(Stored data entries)
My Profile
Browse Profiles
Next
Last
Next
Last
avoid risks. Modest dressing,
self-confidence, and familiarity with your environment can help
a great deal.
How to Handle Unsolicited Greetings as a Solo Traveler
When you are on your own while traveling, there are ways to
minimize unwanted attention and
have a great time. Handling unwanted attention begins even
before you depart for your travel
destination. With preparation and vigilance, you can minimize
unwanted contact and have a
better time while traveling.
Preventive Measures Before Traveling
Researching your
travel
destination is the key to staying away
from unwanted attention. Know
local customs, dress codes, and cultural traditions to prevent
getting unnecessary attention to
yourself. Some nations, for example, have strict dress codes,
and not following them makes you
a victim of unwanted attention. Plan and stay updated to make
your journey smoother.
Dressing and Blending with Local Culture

* **Exercise requirements**
Each line of the data above containing the string "have" is to be copied.

* **Task answer**
have a great time. Handling unwanted attention begins even
unwanted contact and have a
yourself. Some nations, for example, have strict dress codes,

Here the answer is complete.